Asked about the Sisters of Charity’s concerns about the design of a memorial at the triangle, Christopher Tepper, one of the leaders of Q.H.A., indicated his group sees it primarily as a site for the AIDS Memorial Park, which would also include recognition of St. Vincent’s role in addressing the crisis.

In an e-mail, Tepper responded, “We can think of no better way to showcase and honor the irreplaceable role St. Vincent’s filled in the community than commemorating how its nurses, doctors and staff served as the first responders in the 30-year battle against AIDS, the most deadly epidemic to hit New York City in a century. Over 100,000 New York City residents, many of them Villagers, lost their lives. St. Vincent’s heroic response to the AIDS epidemic truly was its finest hour. The AIDS crisis was also this community’s finest hour, when Villagers took care of partners, family, friends and even strangers. This seminal period in the community’s history is one that must be remembered: its victims mourned, its caregivers and activists celebrated, and its ongoing impacts illuminated to guide us on the path forward.  

Tepper continued, “We believe this particular site is a uniquely important location, often referred to as the ‘ground zero’ of the AIDS epidemic. It is situated between the home of the first AIDS ward in the city and the L.G.B.T. Community Center, where so much of the valiant community organizing against the crisis first occurred. In fact, St. Vincent’s served as an important community care center in the ongoing battle against H.I.V./AIDS until the day it tragically shut its doors.

“The long service of St. Vincent’s to the community is part of the important Village history that must be preserved,” Tepper continued. “We believe that saving and repurposing the basement space below the park as a learning center is not only the environmentally and fiscally responsible thing to do, but also provides an excellent opportunity for community space to showcase and cherish this vital neighborhood history. A significant part of the exhibition in the basement space should be dedicated to the important story of the caregivers and healthcare professionals — with St. Vincent’s a central part of the exhibition.

“We have built a large grassroots coalition of many of the Village community’s most important organizations — with additional ones signing on to support the effort by the day,” Tepper said.

Asked if the AIDS Memorial Park would have any commemoration of St.
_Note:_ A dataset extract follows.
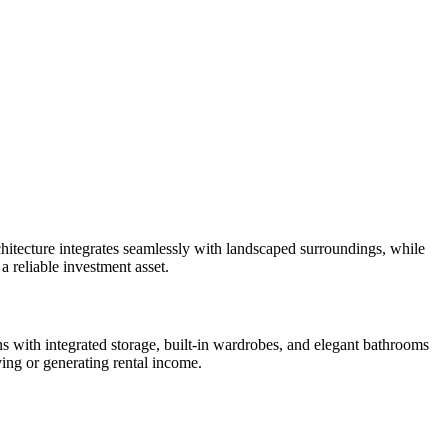
itecture integrates seamlessly with landscaped surroundings, while
a reliable investment asset.
s with integrated storage, built-in wardrobes, and elegant bathrooms
ving or generating rental income.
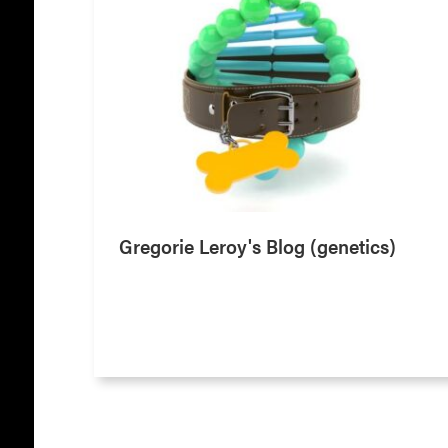
Gregorie Leroy's Blog (genetics)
Vincent’s treatment of the Triangle Shirtwaist or Titanic survivors, Tepper did not respond by press time.

Greenwich Village has an existing AIDS memorial — at Bank St. in Hudson River Park, where it was dedicated three years ago.
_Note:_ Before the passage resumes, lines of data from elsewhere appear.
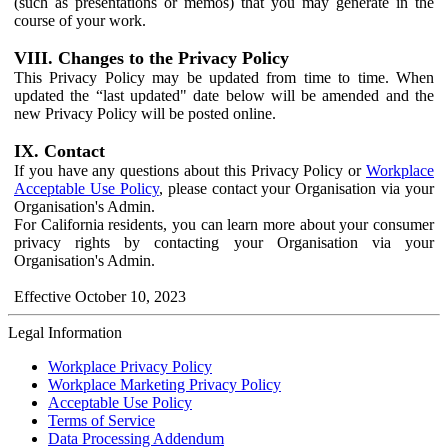
(such as presentations or memos) that you may generate in the
course of your work.
VIII. Changes to the Privacy Policy
This Privacy Policy may be updated from time to time. When
updated the “last updated" date below will be amended and the
new Privacy Policy will be posted online.
IX. Contact
If you have any questions about this Privacy Policy or
Workplace
Acceptable Use Policy
, please contact your Organisation via your
Organisation's Admin.
For California residents, you can learn more about your consumer
privacy rights by contacting your Organisation via your
Organisation's Admin.
Effective October 10, 2023
Legal Information
Workplace Privacy Policy
Workplace Marketing Privacy Policy
Acceptable Use Policy
Terms of Service
Data Processing Addendum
Asked if the so-called “materials handling building” — also referred to as the “loading dock” — on part of the triangle would stay, John Gilbert, Rudin C.O.O., said it’s unclear.
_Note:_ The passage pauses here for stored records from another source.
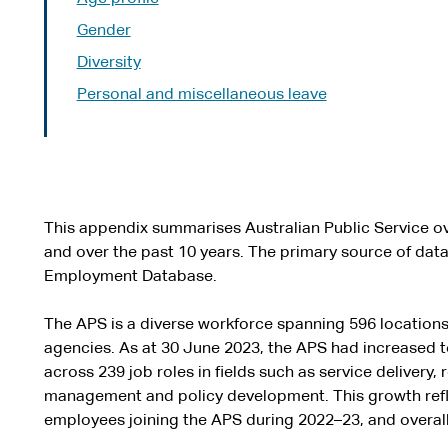
Gender
Diversity
Personal and miscellaneous leave
This appendix summarises Australian Public Service ov
and over the past 10 years. The primary source of data 
Employment Database.
The APS is a diverse workforce spanning 596 locations
agencies. As at 30 June 2023, the APS had increased 
across 239 job roles in fields such as service delivery, 
management and policy development. This growth refle
employees joining the APS during 2022–23, and overall 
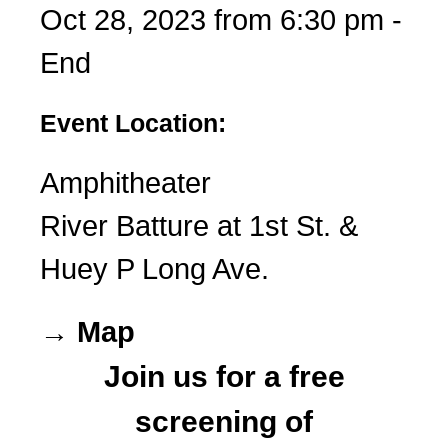
Oct 28, 2023 from 6:30 pm -
End
Event Location:
Amphitheater
River Batture at 1st St. &
Huey P Long Ave.
→ Map
Join us for a free
screening of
“Our hope is to create a park on the entire triangle,” he said. “Regulatory approval on the final design is required and not yet in place so we have to plan for both instances.”

Current regulations require such structures to be off site from the facilities they serve. North Shore-Long Island Jewish Health System is creating a $110 million free-standing emergency room across the street from the triangle.